For she had said, “Even though I was awed, (I still-see) (what I saw), long-after my vision.”
(23) On this account the well was thereafter called by (Ab-raam) Bore Lah'Ee Raee (Vision-Spring-Visage). Behold, between Qadesh, and between Baaraad [it stands].
Sources & purports.
(1) Gen.15:1, (2) Gen.15:2, (3) Gen.15:3, (4) Gen.15:4, (5) Gen.15:5, (6) Gen.15:6, (7) Gen.16:1, (8) Gen.16:2, (9) Gen.16:3, (10) S37:99a, (11) S37:100, (12) Gen.16:4, (13) Gen.16:5, (14) Gen.16:6, (15) Sahih Al-Bukhari, Vol.4,#583a, (16) Gen.16:7, (17) DSS/Sam. Gen.16:8, (18) Gen.16:9a/10a-10b, 9b (19) Gen.16:10c, 9c, (20) Gen.16:11, (21) Gen.Mas./Sam.

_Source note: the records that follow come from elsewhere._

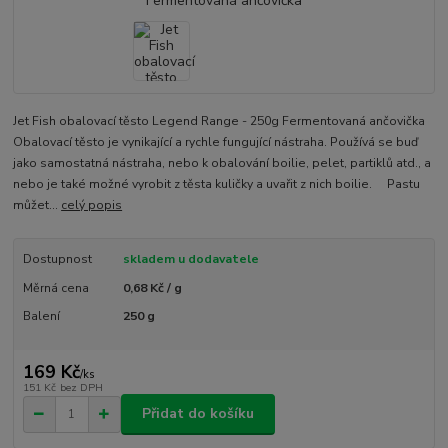
Jet Fish obalovací těsto Legend Range - 250g Fermentovaná ančovička
Obalovací těsto je vynikající a rychle fungující nástraha. Používá se buď
jako samostatná nástraha, nebo k obalování boilie, pelet, partiklů atd., a
nebo je také možné vyrobit z těsta kuličky a uvařit z nich boilie. Pastu
můžet...
celý popis
Dostupnost
skladem u dodavatele
Měrná cena
0,68 Kč / g
Balení
250 g
169 Kč
/
ks
151 Kč
bez DPH
Přidat do košíku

Gen.16:12, (22) Gen.16:13, (23) Gen.16:14.
Gen.16:5: For it seems as though Shar-ree determined a resentment from Ab-raam through her infertile period.
Gen.16:13: The term is applied to the angel in the Samaritan tradition as El Raa'Ee
(Benyamin Tsedaka et al, The Israelite Samaritan Version of the Torah, First English Translation Compared With The Masoretic Version, Wm. B. Eerdmans Publishing Co., Grand Rapids, Michigan, U.S.A., 2013, p.34).